The first snag is that meters, whether cheap or quality instruments, don't work well because of sediments in the water. Within 12 months fewer than one in 10 give any form of reading. The meters which do work are usually in bigger houses using a lot of water. The tariff produces bills which are so large that the company officials are frightened to send them. Such influential customers, they say, can easily arrange to get them sacked.
So the readings are conveniently ignored, and the finance department issues fictitious bills, phased so that over the next decade metered bills might be brought in without protests. My friend tactfully reported the dilemma to the Bank's visiting rep. The Bank official duly reiterated its policy and meters continue to be installed.
That's meter madness.
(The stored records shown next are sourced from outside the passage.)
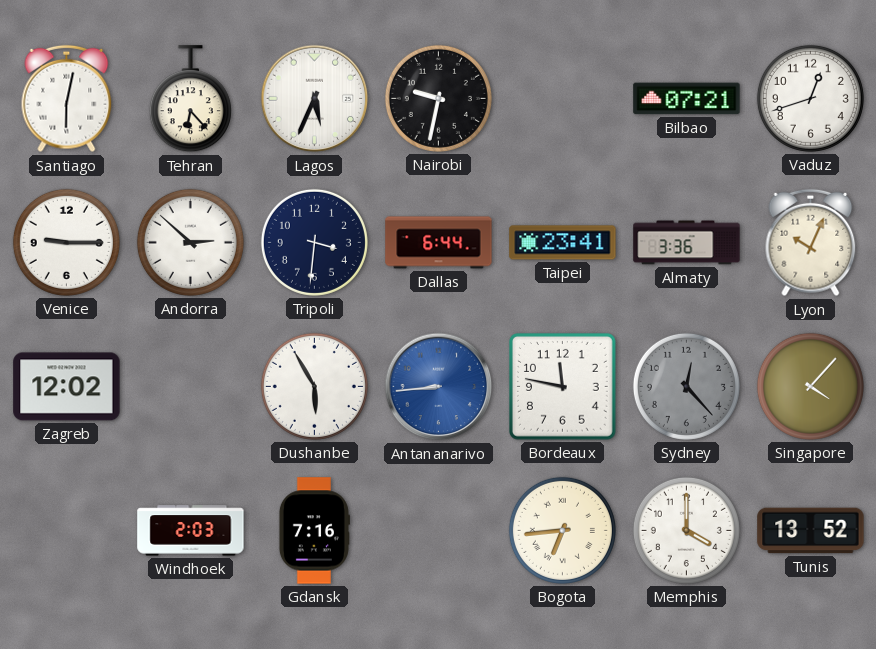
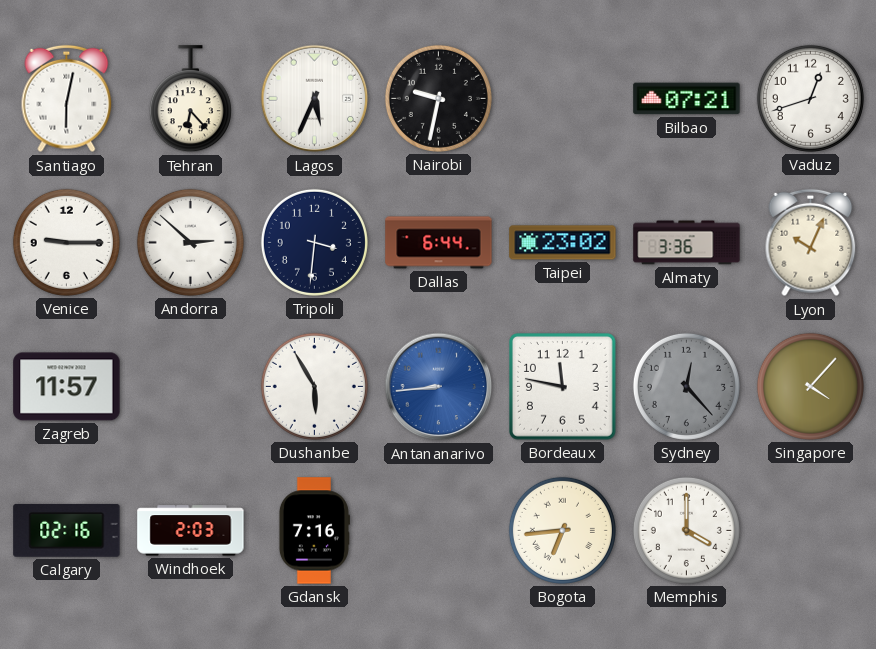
Taipei: 23:41 -> 23:02
Zagreb: 12:02 -> 11:57
Calgary: none -> 02:16
Tunis: 13:52 -> none
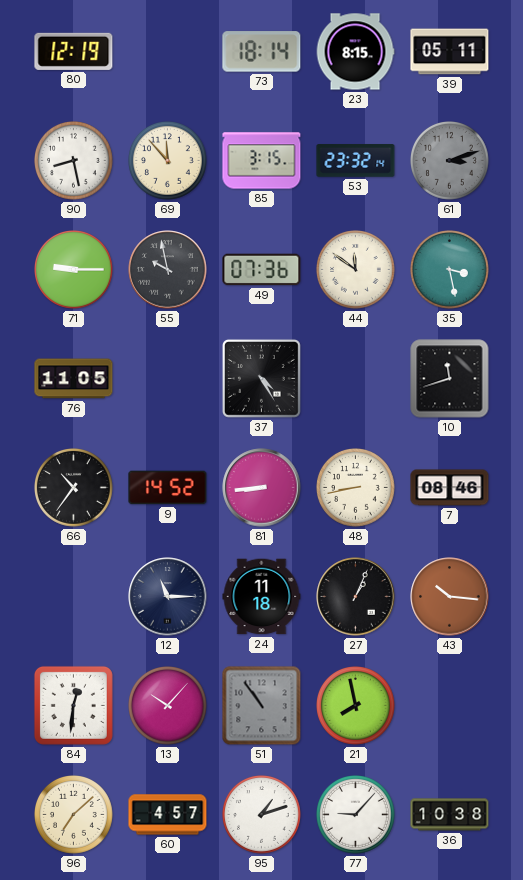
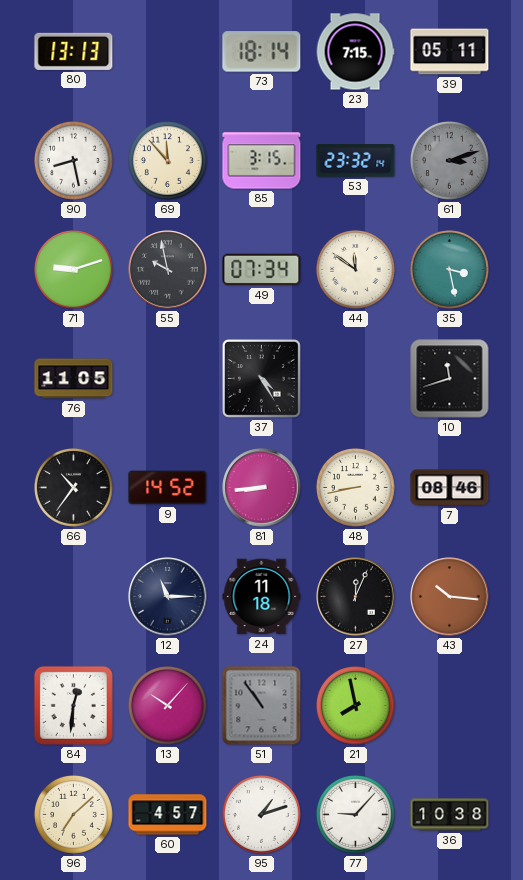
80: 12:19 -> 13:13
23: 8:15 -> 7:15
71: 9:15 -> 9:12
49: 07:36 -> 07:34
27: 1:04 -> 12:04
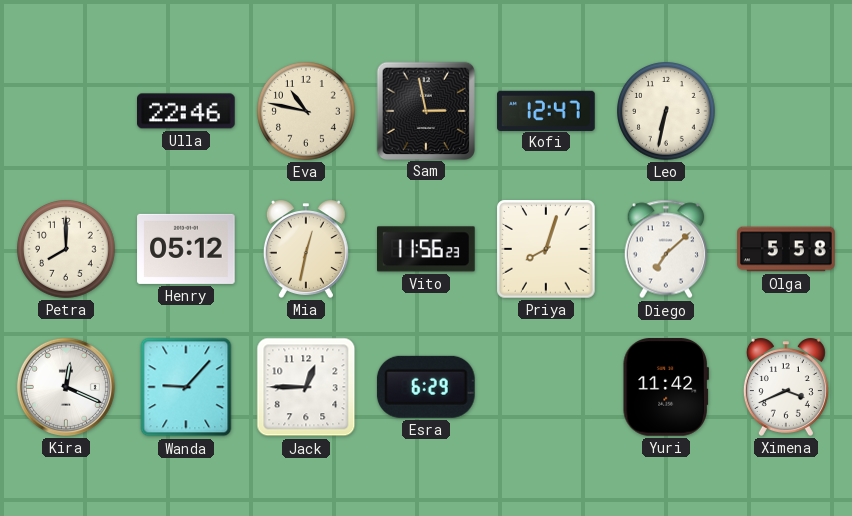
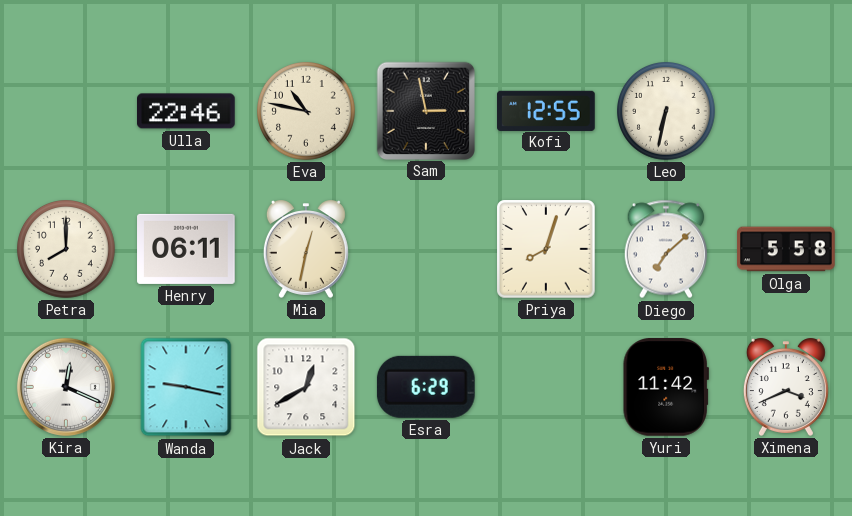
Kofi: 12:47 -> 12:55
Henry: 05:12 -> 06:11
Vito: 11:56 -> none
Wanda: 9:07 -> 9:17
Jack: 12:45 -> 12:40
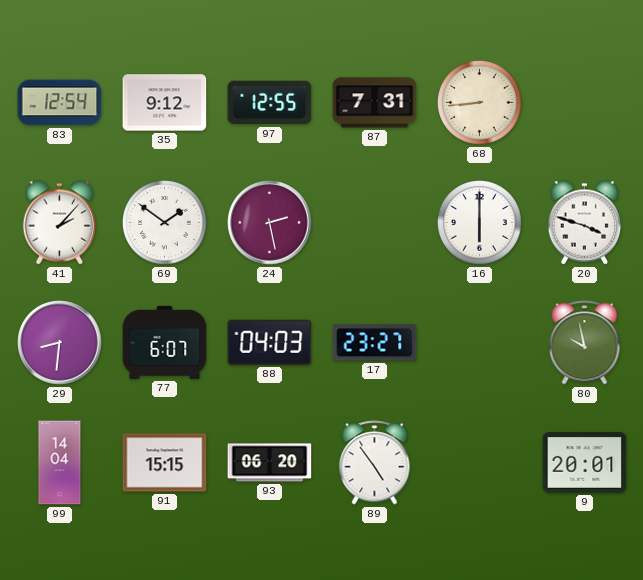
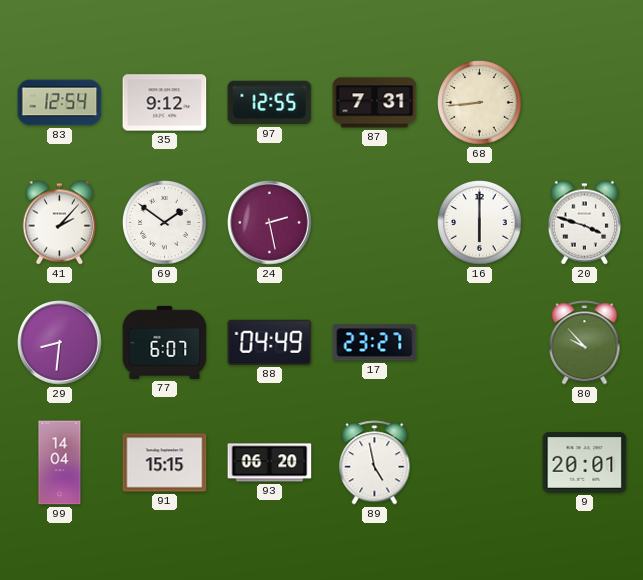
88: 04:03 -> 04:49
80: 9:58 -> 9:53
89: 4:54 -> 4:58
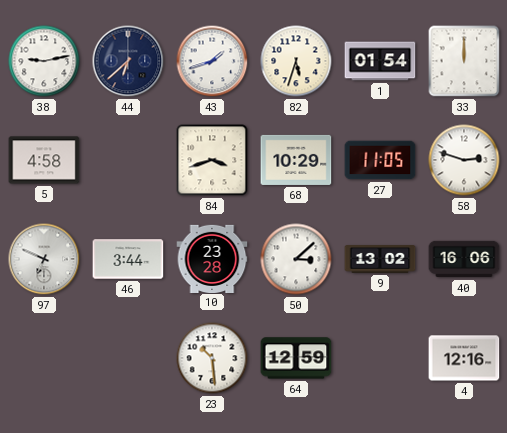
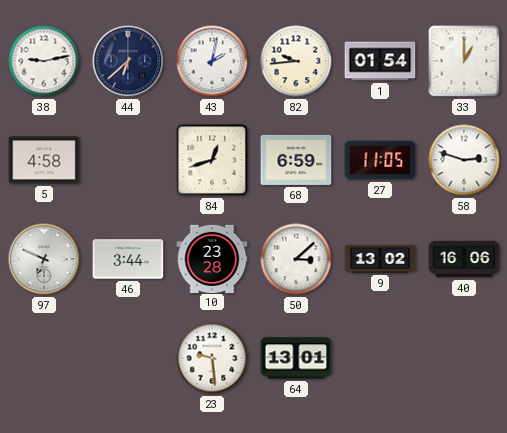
43: 1:42 -> 2:02
82: 5:33 -> 9:44
33: 12:00 -> 1:00
84: 3:42 -> 12:42
68: 10:29 -> 6:59
23: 10:29 -> 9:29
64: 12:59 -> 13:01
4: 12:16 -> none
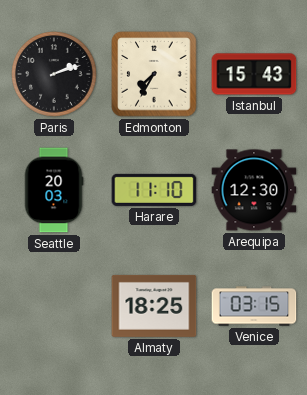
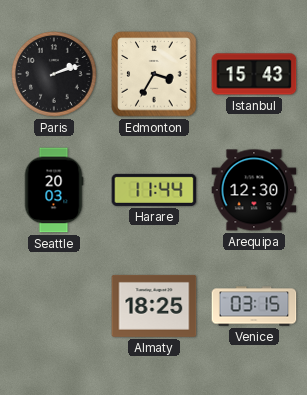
Edmonton: 7:35 -> 3:35
Harare: 11:10 -> 11:44
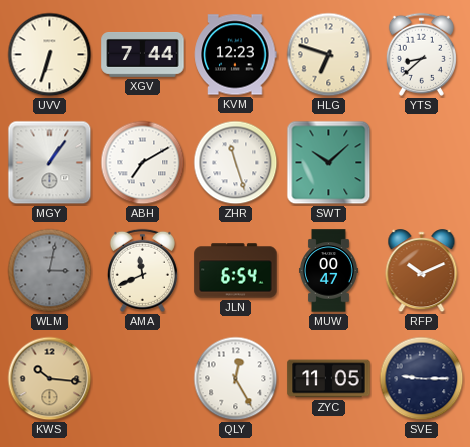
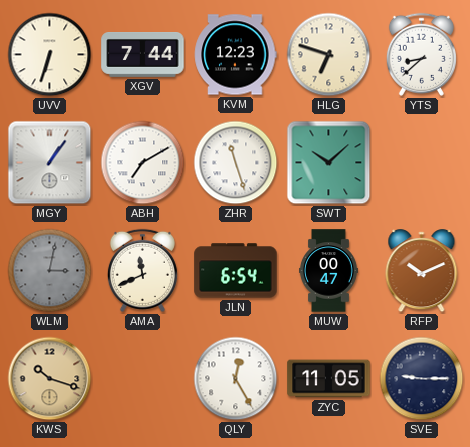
KWS: 10:16 -> 10:18
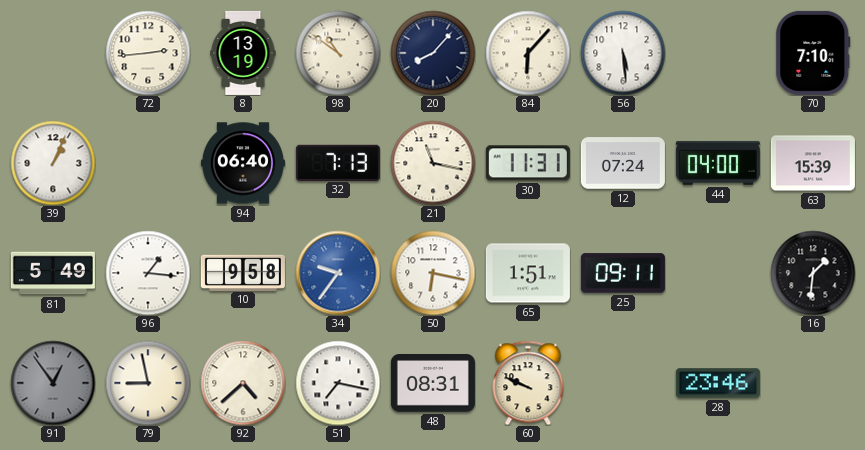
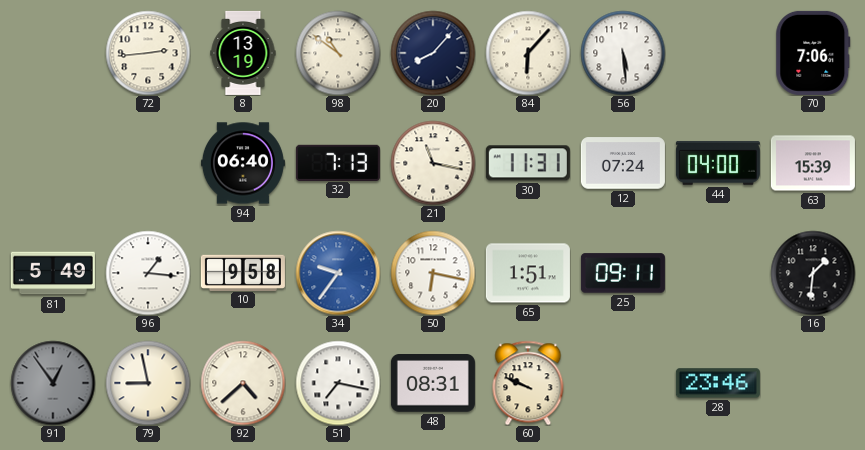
70: 7:10 -> 7:06
39: 1:04 -> none
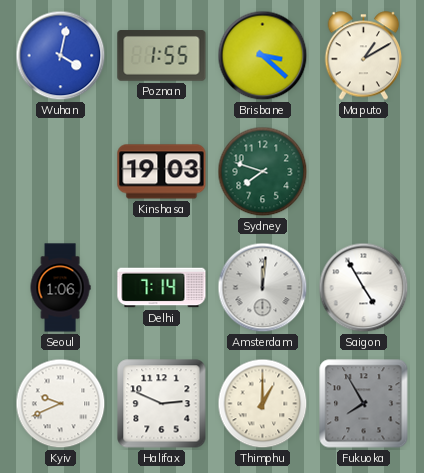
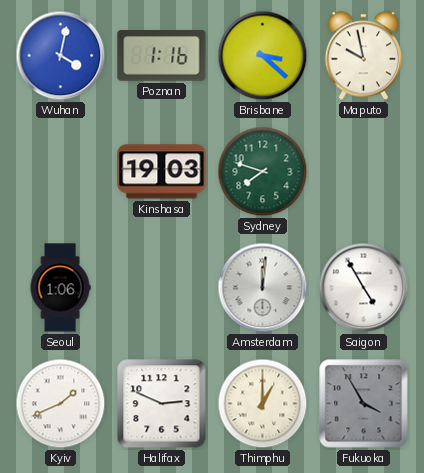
Poznan: 1:55 -> 1:16
Maputo: 1:10 -> 9:58
Delhi: 7:14 -> none
Kyiv: 9:41 -> 1:41
Fukuoka: 7:55 -> 3:55
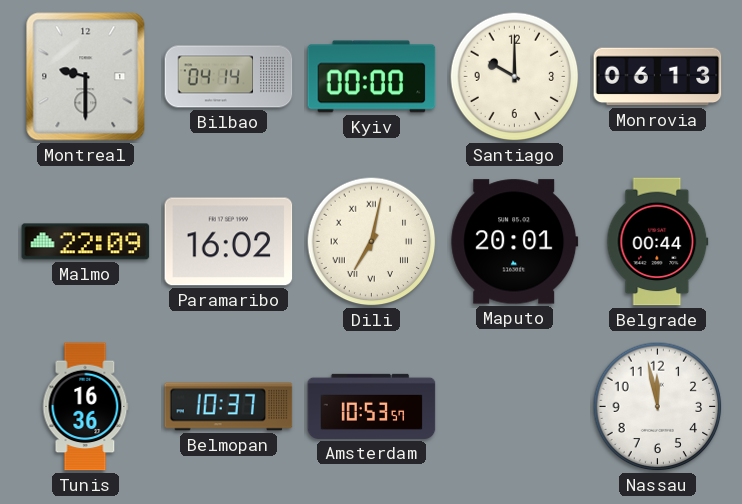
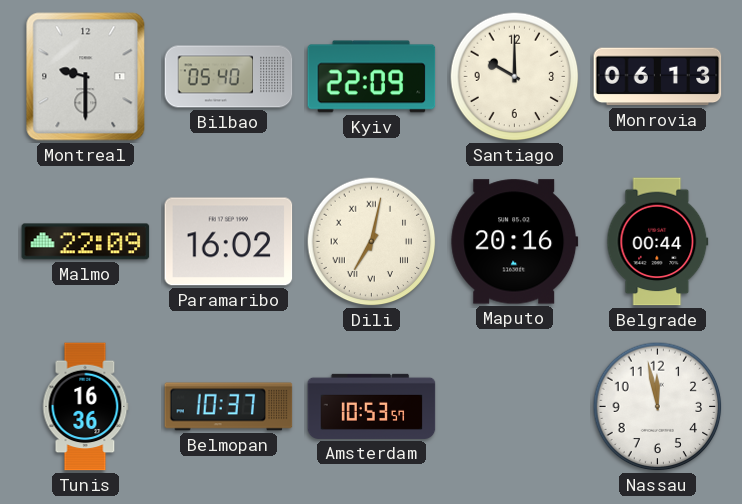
Bilbao: 04:14 -> 05:40
Kyiv: 00:00 -> 22:09
Maputo: 20:01 -> 20:16
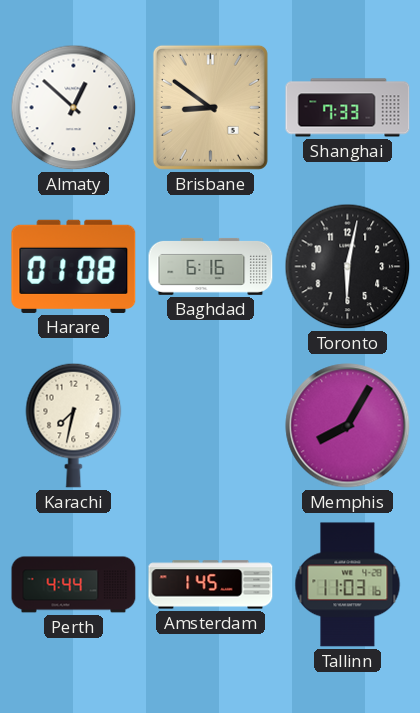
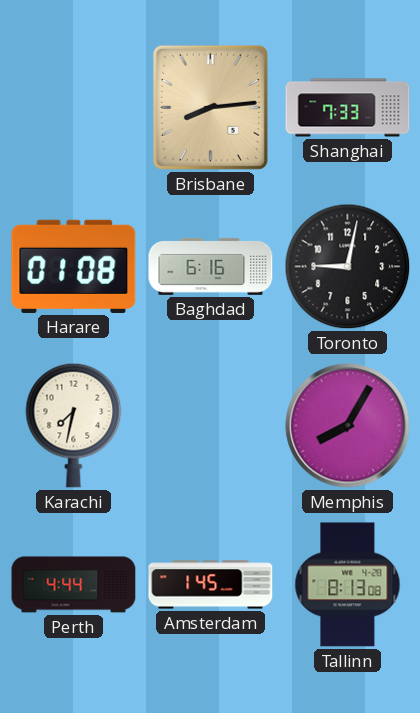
Almaty: 12:52 -> none
Brisbane: 8:51 -> 8:14
Toronto: 6:02 -> 9:02
Tallinn: 11:03 -> 8:13
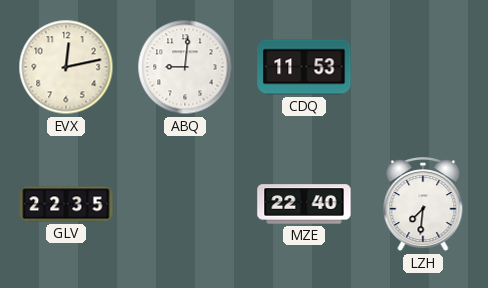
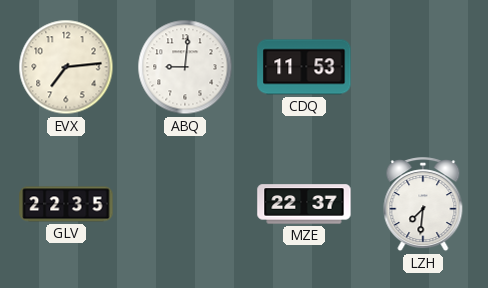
EVX: 12:13 -> 7:14
MZE: 22:40 -> 22:37
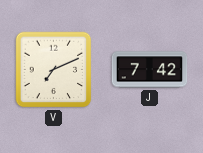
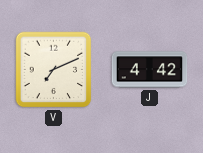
J: 7:42 -> 4:42
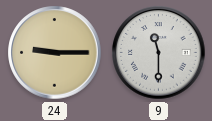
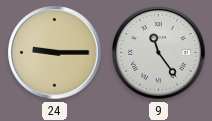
9: 11:30 -> 11:24
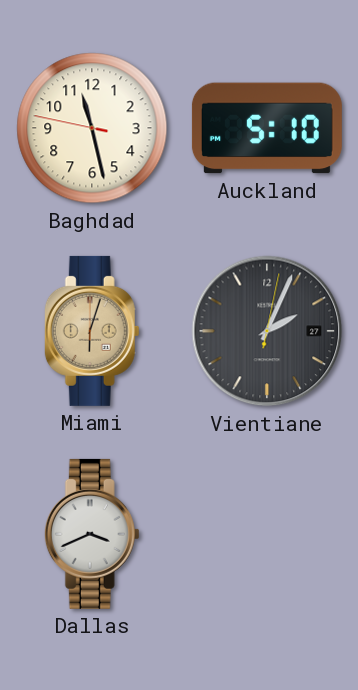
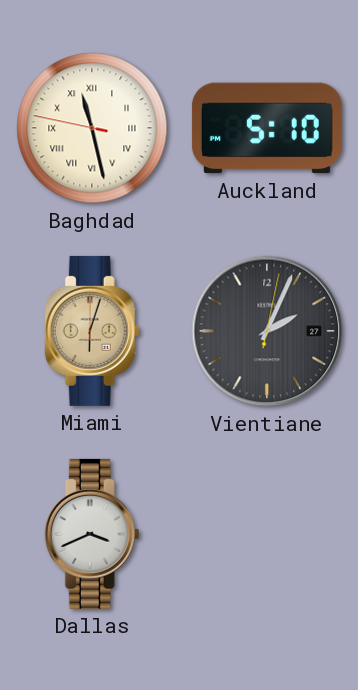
Baghdad numerals: Arabic -> Roman
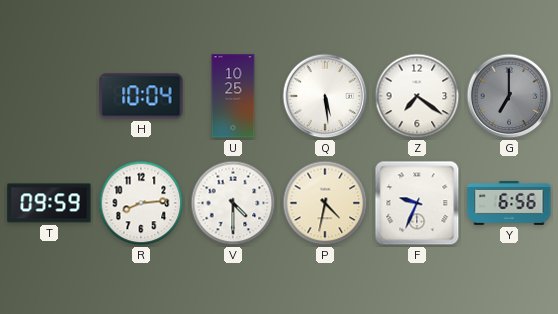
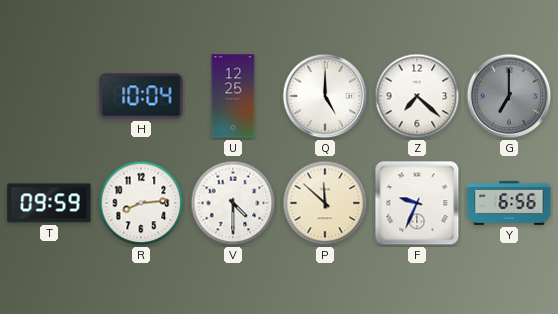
U: 10:25 -> 12:25
Q: 5:29 -> 5:00
Z: 7:21 -> 7:22
P: 4:32 -> 11:52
But you don't need to go far to find it.
John Prescott chose 1 April to issue his consultation paper A new approach to water charging in England and Wales. It isn't new, and for all the talk of protection for the poor and customer choice, the Deputy Prime Minister has fallen in with water regulator Ian Byatt's bias for meters.
At present, water companies are still legally required by privatisation legislation to introduce their own methods of charging and abandon rateable values by 2000. Part of Prescott's 'new approach' is to scrap Margaret Thatcher's deadline.
However, the drive to persuade more householders to opt for meters is to continue. Prescott wants meters to be free and for unconvinced customers to be able to switch back after 12 months. It costs about £200 to install a meter and £30 a year to read, maintain and bill using it. So who pays? Answer: the people who don't have meters.
Consistently since 1989, the regulator has encouraged the water companies to bias charges in favour of metered customers, by 45% in real terms and 70% in cash terms, according to independent water policy consultant John Thackray. He has studied the anomalies for, among others, the Public Utilities Access Forum.
Ofwat sees meters as creating a market with supply and demand, a private enterprise philosophy which a Conservative government would be expected to favour. Twice the previous government extended Byatt's term of office.
But water use in the home, particularly among the elderly and infirm, is not price elastic. Even accepting the market philosophy, meters are bad because they do not apportion bills on a proper basis since less than half the cost of services provided are related to water consumption.
Government should insist that the individual water companies submit their own new methods of charging for approval. Encouraging competition in water is harder than in other utilities, but pricing policies are fundamental to comparing performance.
If the water companies had truly embraced private sector status, then they would insist on managing the price mechanism, leaving the regulator to safeguard the public from their monopolist position.
Prescott is in a powerful position. He should insist on the companies detailing their spending to justify their charges, and then penalise any shortfall. He only needs to look to the US to see how tough regulators can be.
The water industry does not exist for the benefit of construction, but civil engineers would be best served if water company directors became proactive. There is still a long way to go with capital investment in water services, and performance standards can still be improved markedly. Real enterprise would see charges rising far slower than the retail price index.